Yeni bir haftaya başlarken, Fed FOMC toplantısının gündeme damga vuracağını söylemek yanlış olmaz.
Fed Başkanı Yellen’in görevi bırakmadan önceki son toplantısı olacak. Yeni Başkan görevi 3 Şubat’ta Yellen’den devralacak. Bu sebeple Yellen’in giderayak bir faiz artırımı yapıp yapmayacağı merak konusu.
TCMB’nin bir risk alarak, faizleri artırmaması belki de elini 2 ay boyunca rahatlatacak bir adım olabilir. Çünkü Fed bu toplantıda faiz artırmazsa, bundan sonraki toplantıya kadar Merkez Bankası’nın top çevirmesi daha kolay olacak. Ancak, faizlerin yükselmemesi için Hazine’nin de borçlanma ayağında dikkatli olması gerekiyor.

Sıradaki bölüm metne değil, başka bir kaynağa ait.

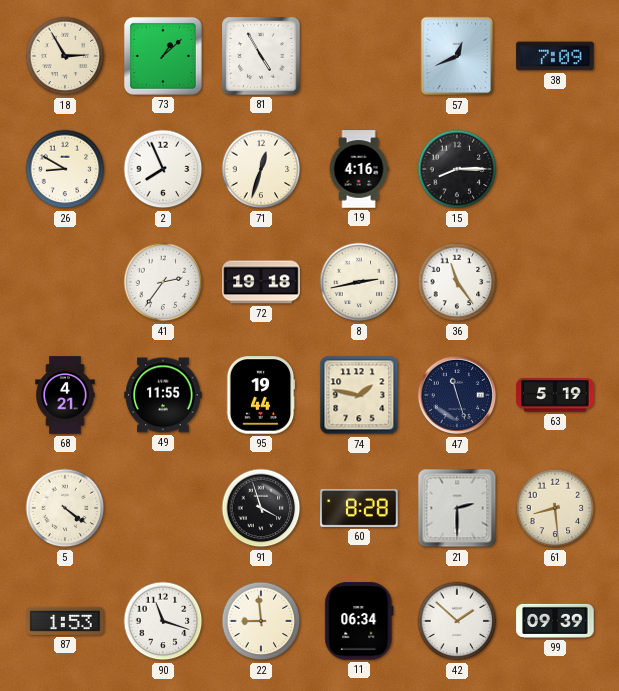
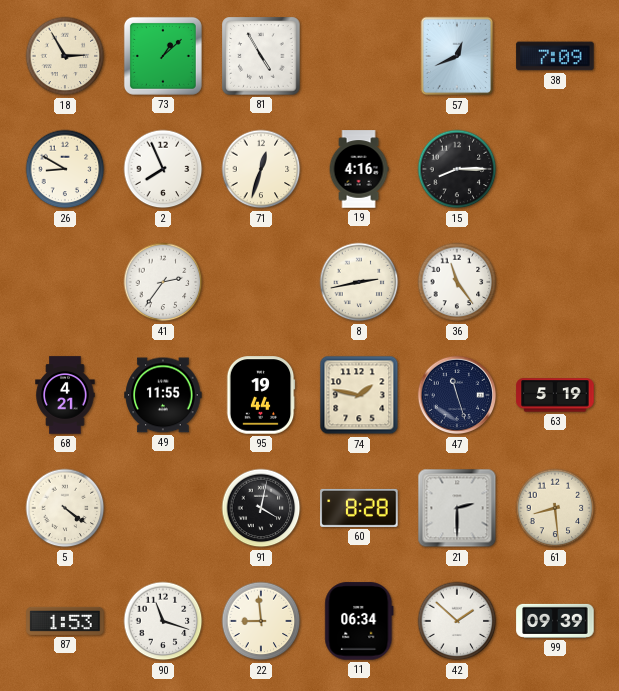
72: 19:18 -> none
91: 3:57 -> 4:02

Geçen yıl olduğu gibi bu yıl da net borçlanmada hedeflerin çok üzerinde bir seviyeye gelinirse, “kendi yağında kavrulma” işi maliyetli hale gelecek. Eldeki kaynakların büyük kısmı kamunun finansmanı için toplandığı zaman, özel sektöre kaynak kalmıyor. Faizler ister istemez yükseliyor.
“Gerginlik ve Çatışmaların Maliyeti..”
Elbette, sürmekte olan askeri operasyonun finansmanı da önemli. Sınırdaki terör odaklarının temizlenmesi için daha önce de operasyonlar yapılmıştı. Bu operasyonların zorunluluk arz etmesi, finansman detayını önemsiz hale getiriyor. Yine de 1997 yılında kaleme aldığım “Milli Savunma Harcamalarının enflasyonist etkisi” adlı çalışmama bir kere daha göz attığımda, operasyonların ekonominin önemli parametrelerine önemli bir etkide bulunmadığı yargısına tekrar vardım.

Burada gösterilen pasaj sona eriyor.